Page images and extracted text
____

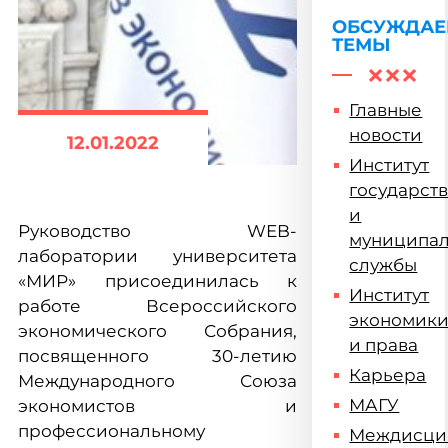
ОБСУЖДА
ТЕМЫ
Главные
новости
12.01.2022
Институт
государст
и
Руководство WEB-
муниципа
лаборатории университета
службы
«МИР» присоединилась к
Институт
работе Всероссийского
экономик
экономического Собрания,
и права
посвященного 30-летию
Карьера
Международного Союза
МАГУ
экономистов и
профессиональному
Междисци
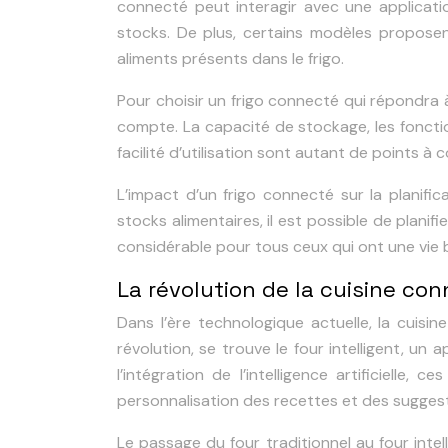
connecté peut interagir avec une applicati
stocks. De plus, certains modèles proposen
aliments présents dans le frigo.
Pour choisir un frigo connecté qui répondra 
compte. La capacité de stockage, les fonctio
facilité d’utilisation sont autant de points à 
L’impact d’un frigo connecté sur la planifi
stocks alimentaires, il est possible de plani
considérable pour tous ceux qui ont une vie b
La révolution de la cuisine con
Dans l’ère technologique actuelle, la cuis
révolution, se trouve le four intelligent, un 
l’intégration de l’intelligence artificielle
personnalisation des recettes et des suggesti
Le passage du four traditionnel au four inte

____

▸ Your instructions:
Tell how many lines in the data contain the word "stocks", answering with that number and no other text.

▸ Solved exercise:
2